YOUR TASK: Each entry must be given again exactly as it appears, with images excluded.

• • •

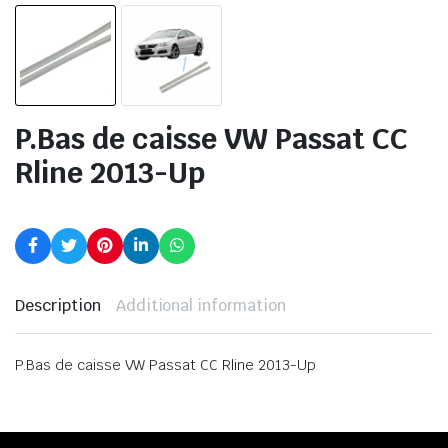
P.Bas de caisse VW Passat CC
Rline 2013-Up
Description
Additional information
P.Bas de caisse VW Passat CC Rline 2013-Up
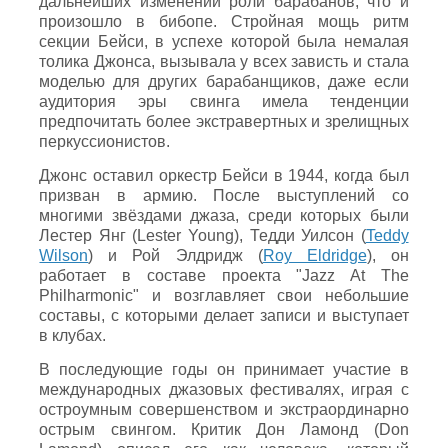
дальнейших изменений роли барабанов, что и
произошло в бибопе. Стройная мощь ритм
секции Бейси, в успехе которой была немалая
толика Джонса, вызывала у всех зависть и стала
моделью для других барабанщиков, даже если
аудитория эры свинга имела тенденции
предпочитать более экстравертных и зрелищных
перкуссионистов.
Джонс оставил оркестр Бейси в 1944, когда был
призван в армию. После выступлений со
многими звёздами джаза, среди которых были
Лестер Янг (Lester Young), Тедди Уилсон (
Teddy
Wilson
) и Рой Элдридж (
Roy Eldridge
), он
работает в составе проекта "Jazz At The
Philharmonic" и возглавляет свои небольшие
составы, с которыми делает записи и выступает
в клубах.
В последующие годы он принимает участие в
международных джазовых фестивалях, играя с
остроумным совершенством и экстраординарно
острым свингом. Критик Дон Ламонд (Don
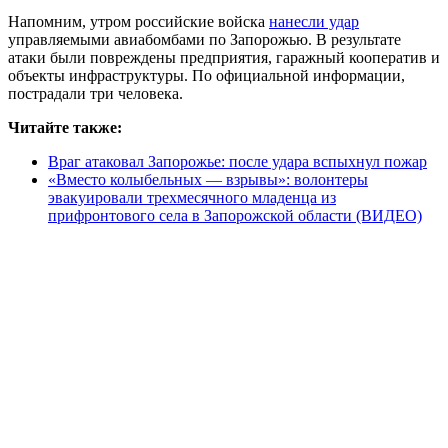
Напомним, утром российские войска
нанесли удар
управляемыми авиабомбами по Запорожью. В результате
атаки были повреждены предприятия, гаражный кооператив и
объекты инфраструктуры. По официальной информации,
пострадали три человека.
Читайте также:
Враг атаковал Запорожье: после удара вспыхнул пожар
«Вместо колыбельных — взрывы»: волонтеры
эвакуировали трехмесячного младенца из
прифронтового села в Запорожской области (ВИДЕО)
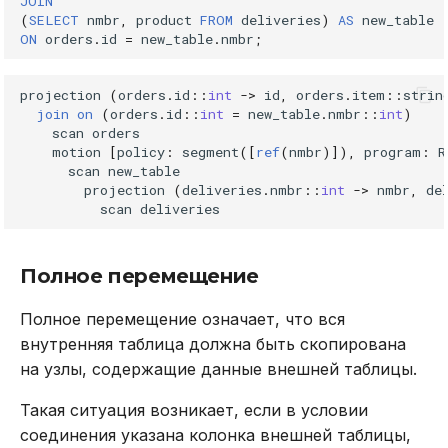
JOIN
(
SELECT
nmbr
,
product
FROM
deliveries
)
AS
new_table
ON
orders
.
id
=
new_table
.
nmbr
;
projection
(
orders
.
id
::
int
->
id
,
orders
.
item
::
strin
join
on
(
orders
.
id
::
int
=
new_table
.
nmbr
::
int
)
scan
orders
motion
[
policy
:
segment
([
ref
(
nmbr
)]),
program
:
R
scan
new_table
projection
(
deliveries
.
nmbr
::
int
->
nmbr
,
de
scan
deliveries
Полное перемещение
Полное перемещение означает, что вся
внутренняя таблица должна быть скопирована
на узлы, содержащие данные внешней таблицы.
Такая ситуация возникает, если в условии
соединения указана колонка внешней таблицы,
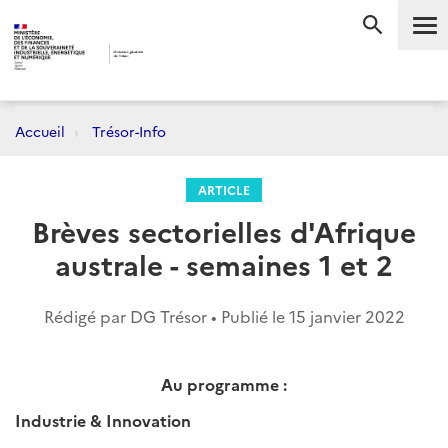
Me
RECHERC
Accueil
Trésor-Info
ARTICLE
Brèves sectorielles d'Afrique
australe - semaines 1 et 2
Rédigé par DG Trésor • Publié le
15 janvier 2022
Au programme :
Industrie & Innovation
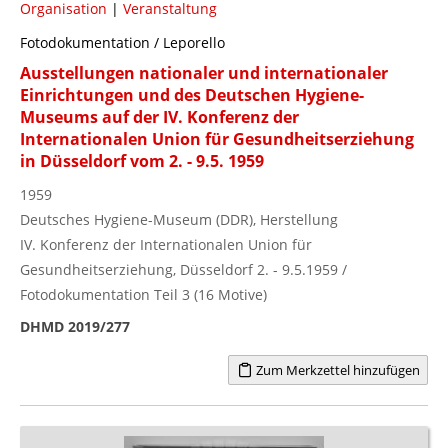
Organisation
|
Veranstaltung
Fotodokumentation / Leporello
Ausstellungen nationaler und internationaler
Einrichtungen und des Deutschen Hygiene-
Museums auf der IV. Konferenz der
Internationalen Union für Gesundheitserziehung
in Düsseldorf vom 2. - 9.5. 1959
1959
Deutsches Hygiene-Museum (DDR), Herstellung
IV. Konferenz der Internationalen Union für
Gesundheitserziehung, Düsseldorf 2. - 9.5.1959 /
Fotodokumentation Teil 3 (16 Motive)
DHMD 2019/277
Zum Merkzettel hinzufügen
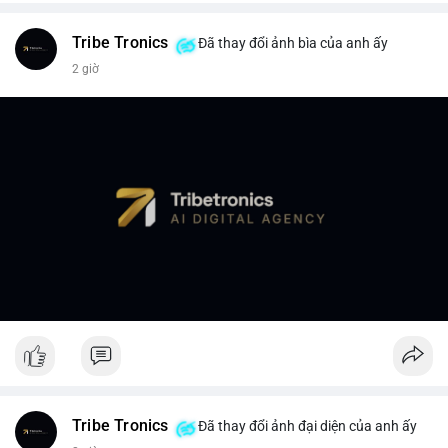
Tribe Tronics
Đã thay đổi ảnh bìa của anh ấy
2 giờ
Tribe Tronics
Đã thay đổi ảnh đại diện của anh ấy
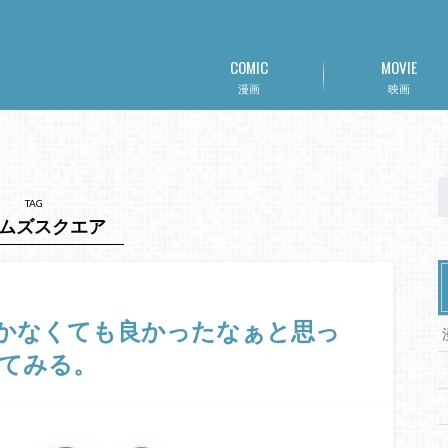
COMIC
MOVIE
漫画
映画
TAG
ムズスクエア
かなくても良かったなぁと思っ
てみる。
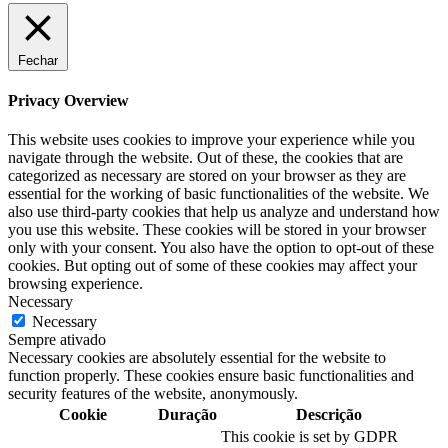
Fechar
Privacy Overview
This website uses cookies to improve your experience while you
navigate through the website. Out of these, the cookies that are
categorized as necessary are stored on your browser as they are
essential for the working of basic functionalities of the website. We
also use third-party cookies that help us analyze and understand how
you use this website. These cookies will be stored in your browser
only with your consent. You also have the option to opt-out of these
cookies. But opting out of some of these cookies may affect your
browsing experience.
Necessary
Necessary
Sempre ativado
Necessary cookies are absolutely essential for the website to
function properly. These cookies ensure basic functionalities and
security features of the website, anonymously.
Cookie
Duração
Descrição
This cookie is set by GDPR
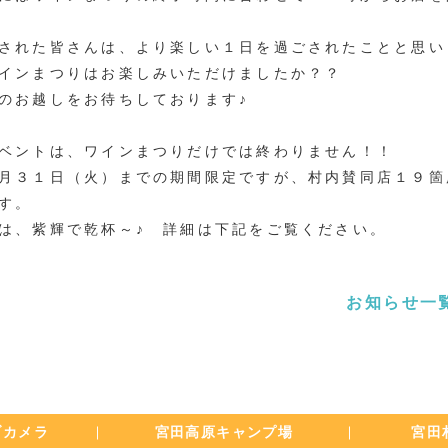
された皆さんは、より楽しい１日を過ごされたことと思い
インまつりはお楽しみいただけましたか？？
のお越しをお待ちしております♪
ベントは、ワインまつりだけでは終わりません！！
月３１日（火）までの期間限定ですが、村内賛同店１９箇
す。
は、紫輝で乾杯～♪ 詳細は下記をご覧ください。
お知らせ一
ブカメラ
宮田高原
キャンプ場
宮田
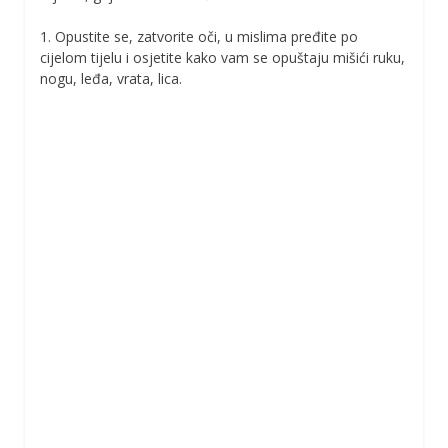
1. Opustite se, zatvorite oči, u mislima pređite po
cijelom tijelu i osjetite kako vam se opuštaju mišići ruku,
nogu, leđa, vrata, lica.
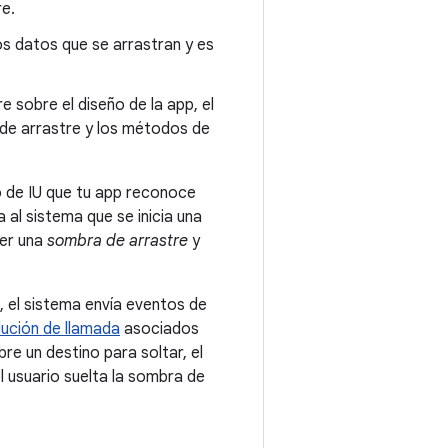
re.
s datos que se arrastran y es
e sobre el diseño de la app, el
 de arrastre y los métodos de
o de IU que tu app reconoce
 al sistema que se inicia una
ner una
sombra de arrastre
y
, el sistema envía eventos de
ución de llamada
asociados
bre un destino para soltar, el
el usuario suelta la sombra de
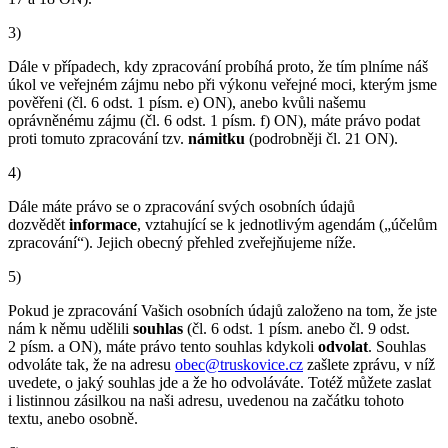
3)
Dále v případech, kdy zpracování probíhá proto, že tím plníme náš
úkol ve veřejném zájmu nebo při výkonu veřejné moci, kterým jsme
pověřeni (čl. 6 odst. 1 písm. e) ON), anebo kvůli našemu
oprávněnému zájmu (čl. 6 odst. 1 písm. f) ON), máte právo podat
proti tomuto zpracování tzv.
námitku
(podrobněji čl. 21 ON).
4)
Dále máte právo se o zpracování svých osobních údajů
dozvědět
informace
, vztahující se k jednotlivým agendám („účelům
zpracování“). Jejich obecný přehled zveřejňujeme níže.
5)
Pokud je zpracování Vašich osobních údajů založeno na tom, že jste
nám k němu udělili
souhlas
(čl. 6 odst. 1 písm. anebo čl. 9 odst.
2 písm. a ON), máte právo tento souhlas kdykoli
odvolat
. Souhlas
odvoláte tak, že na adresu
obec@truskovice.cz
zašlete zprávu, v níž
uvedete, o jaký souhlas jde a že ho odvoláváte. Totéž můžete zaslat
i listinnou zásilkou na naši adresu, uvedenou na začátku tohoto
textu, anebo osobně.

• • •

TASK OUTPUT:
P.Bas de caisse VW Passat CC
Rline 2013-Up
Description
Additional information
P.Bas de caisse VW Passat CC Rline 2013-Up
дальнейших изменений роли барабанов, что и
произошло в бибопе. Стройная мощь ритм
секции Бейси, в успехе которой была немалая
толика Джонса, вызывала у всех зависть и стала
моделью для других барабанщиков, даже если
аудитория эры свинга имела тенденции
предпочитать более экстравертных и зрелищных
перкуссионистов.
Джонс оставил оркестр Бейси в 1944, когда был
призван в армию. После выступлений со
многими звёздами джаза, среди которых были
Лестер Янг (Lester Young), Тедди Уилсон (
Teddy
Wilson
) и Рой Элдридж (
Roy Eldridge
), он
работает в составе проекта "Jazz At The
Philharmonic" и возглавляет свои небольшие
составы, с которыми делает записи и выступает
в клубах.
В последующие годы он принимает участие в
международных джазовых фестивалях, играя с
остроумным совершенством и экстраординарно
острым свингом. Критик Дон Ламонд (Don
Напомним, утром российские войска
нанесли удар
управляемыми авиабомбами по Запорожью. В результате
атаки были повреждены предприятия, гаражный кооператив и
объекты инфраструктуры. По официальной информации,
пострадали три человека.
Читайте также:
Враг атаковал Запорожье: после удара вспыхнул пожар
«Вместо колыбельных — взрывы»: волонтеры
эвакуировали трехмесячного младенца из
прифронтового села в Запорожской области (ВИДЕО)
JOIN
(
SELECT
nmbr
,
product
FROM
deliveries
)
AS
new_table
ON
orders
.
id
=
new_table
.
nmbr
;
projection
(
orders
.
id
::
int
->
id
,
orders
.
item
::
strin
join
on
(
orders
.
id
::
int
=
new_table
.
nmbr
::
int
)
scan
orders
motion
[
policy
:
segment
([
ref
(
nmbr
)]),
program
:
R
scan
new_table
projection
(
deliveries
.
nmbr
::
int
->
nmbr
,
de
scan
deliveries
Полное перемещение
Полное перемещение означает, что вся
внутренняя таблица должна быть скопирована
на узлы, содержащие данные внешней таблицы.
Такая ситуация возникает, если в условии
соединения указана колонка внешней таблицы,
Me
RECHERC
Accueil
Trésor-Info
ARTICLE
Brèves sectorielles d'Afrique
australe - semaines 1 et 2
Rédigé par DG Trésor • Publié le
15 janvier 2022
Au programme :
Industrie & Innovation
Organisation
|
Veranstaltung
Fotodokumentation / Leporello
Ausstellungen nationaler und internationaler
Einrichtungen und des Deutschen Hygiene-
Museums auf der IV. Konferenz der
Internationalen Union für Gesundheitserziehung
in Düsseldorf vom 2. - 9.5. 1959
1959
Deutsches Hygiene-Museum (DDR), Herstellung
IV. Konferenz der Internationalen Union für
Gesundheitserziehung, Düsseldorf 2. - 9.5.1959 /
Fotodokumentation Teil 3 (16 Motive)
DHMD 2019/277
Zum Merkzettel hinzufügen
Tribe Tronics
Đã thay đổi ảnh bìa của anh ấy
2 giờ
Tribe Tronics
Đã thay đổi ảnh đại diện của anh ấy
COMIC
MOVIE
漫画
映画
TAG
ムズスクエア
かなくても良かったなぁと思っ
てみる。
Fechar
Privacy Overview
This website uses cookies to improve your experience while you
navigate through the website. Out of these, the cookies that are
categorized as necessary are stored on your browser as they are
essential for the working of basic functionalities of the website. We
also use third-party cookies that help us analyze and understand how
you use this website. These cookies will be stored in your browser
only with your consent. You also have the option to opt-out of these
cookies. But opting out of some of these cookies may affect your
browsing experience.
Necessary
Necessary
Sempre ativado
Necessary cookies are absolutely essential for the website to
function properly. These cookies ensure basic functionalities and
security features of the website, anonymously.
Cookie
Duração
Descrição
This cookie is set by GDPR
された皆さんは、より楽しい１日を過ごされたことと思い
インまつりはお楽しみいただけましたか？？
のお越しをお待ちしております♪
ベントは、ワインまつりだけでは終わりません！！
月３１日（火）までの期間限定ですが、村内賛同店１９箇
す。
は、紫輝で乾杯～♪ 詳細は下記をご覧ください。
お知らせ一
ブカメラ
宮田高原
キャンプ場
宮田
1. Opustite se, zatvorite oči, u mislima pređite po
cijelom tijelu i osjetite kako vam se opuštaju mišići ruku,
nogu, leđa, vrata, lica.
re.
s datos que se arrastran y es
e sobre el diseño de la app, el
 de arrastre y los métodos de
o de IU que tu app reconoce
 al sistema que se inicia una
ner una
sombra de arrastre
y
, el sistema envía eventos de
ución de llamada
asociados
bre un destino para soltar, el
el usuario suelta la sombra de
3)
Dále v případech, kdy zpracování probíhá proto, že tím plníme náš
úkol ve veřejném zájmu nebo při výkonu veřejné moci, kterým jsme
pověřeni (čl. 6 odst. 1 písm. e) ON), anebo kvůli našemu
oprávněnému zájmu (čl. 6 odst. 1 písm. f) ON), máte právo podat
proti tomuto zpracování tzv.
námitku
(podrobněji čl. 21 ON).
4)
Dále máte právo se o zpracování svých osobních údajů
dozvědět
informace
, vztahující se k jednotlivým agendám („účelům
zpracování“). Jejich obecný přehled zveřejňujeme níže.
5)
Pokud je zpracování Vašich osobních údajů založeno na tom, že jste
nám k němu udělili
souhlas
(čl. 6 odst. 1 písm. anebo čl. 9 odst.
2 písm. a ON), máte právo tento souhlas kdykoli
odvolat
. Souhlas
odvoláte tak, že na adresu
obec@truskovice.cz
zašlete zprávu, v níž
uvedete, o jaký souhlas jde a že ho odvoláváte. Totéž můžete zaslat
i listinnou zásilkou na naši adresu, uvedenou na začátku tohoto
textu, anebo osobně.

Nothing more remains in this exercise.